▶ _Problem to solve_
Each line from the one that contains "tỉnh lên bệnh viện Tim Tâm Đức" to the end of the entries must be copied word for word, and only those lines.

▶ _Record extracts_
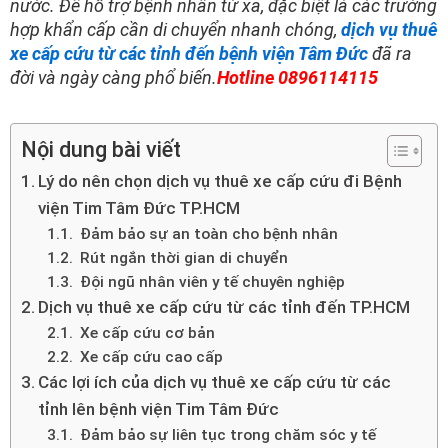
nước. Để hỗ trợ bệnh nhân từ xa, đặc biệt là các trường
hợp khẩn cấp cần di chuyển nhanh chóng,
dịch vụ thuê
xe cấp cứu từ các tỉnh đến bệnh viện Tâm Đức
đã ra
đời và ngày càng phổ biến.
Hotline 0896114115
Nội dung bài viết
Lý do nên chọn dịch vụ thuê xe cấp cứu đi Bệnh
viện Tim Tâm Đức TP.HCM
Đảm bảo sự an toàn cho bệnh nhân
Rút ngắn thời gian di chuyển
Đội ngũ nhân viên y tế chuyên nghiệp
Dịch vụ thuê xe cấp cứu từ các tỉnh đến TP.HCM
Xe cấp cứu cơ bản
Xe cấp cứu cao cấp
Các lợi ích của dịch vụ thuê xe cấp cứu từ các
tỉnh lên bệnh viện Tim Tâm Đức
Đảm bảo sự liên tục trong chăm sóc y tế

▶ _Response below_
tỉnh lên bệnh viện Tim Tâm Đức
Đảm bảo sự liên tục trong chăm sóc y tế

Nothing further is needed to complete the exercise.